Data under study START

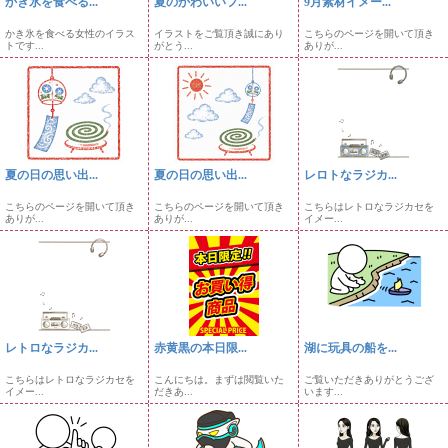
かき氷を食べる...
夏のかわいいフ...
9月素材イメー...
かき氷を食べる女性のイラス
イラストをご覧頂き誠にあり
こちらのページを開いて頂き
トです...
がとう...
ありが...
夏の日の思い出...
夏の日の思い出...
レロトなラジカ...
こちらのページを開いて頂き
こちらのページを開いて頂き
こちらはレトロなラジカセを
ありが...
ありが...
イメー...
レトロなラジカ...
赤黄黒の本日限...
湖に玩具の船を...
こちらはレトロなラジカセを
こんにちは。まずは閲覧いた
ご覧いただきありがとうござ
イメー...
だきあ...
います...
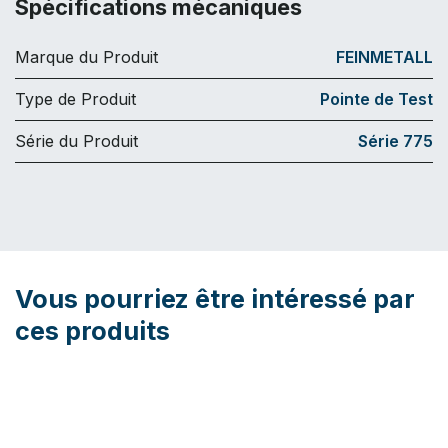
Spécifications mécaniques
Marque du Produit
FEINMETALL
Type de Produit
Pointe de Test
Série du Produit
Série 775
Vous pourriez être intéressé par
ces produits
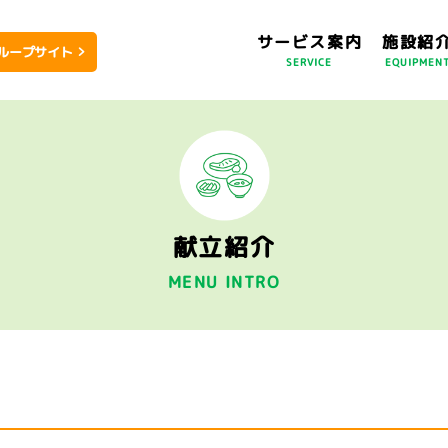
サービス案内
施設紹
ループサイト
SERVICE
EQUIPMEN
献立紹介
MENU INTRO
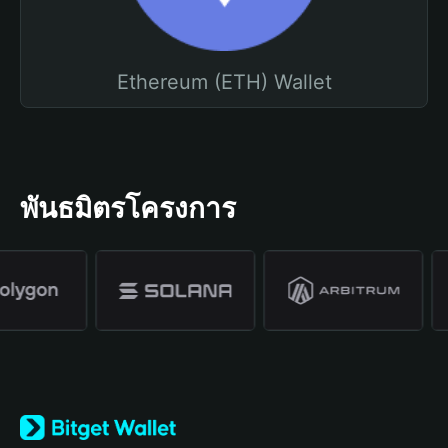
Ethereum (ETH) Wallet
พันธมิตรโครงการ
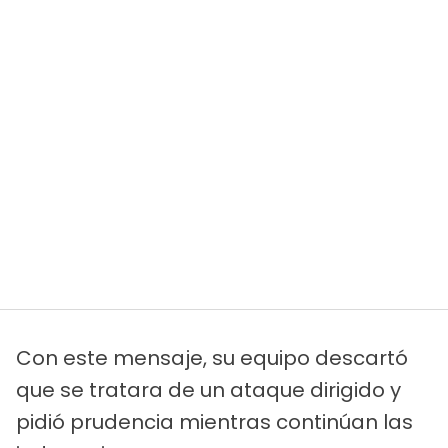
Con este mensaje, su equipo descartó
que se tratara de un ataque dirigido y
pidió prudencia mientras continúan las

Data under study END

| Problem details |
Your output should start at the line containing "Con este mensaje, su equipo descartó" and stop at the last line of the material, copied exactly, with nothing else.

| Task result |
Con este mensaje, su equipo descartó
que se tratara de un ataque dirigido y
pidió prudencia mientras continúan las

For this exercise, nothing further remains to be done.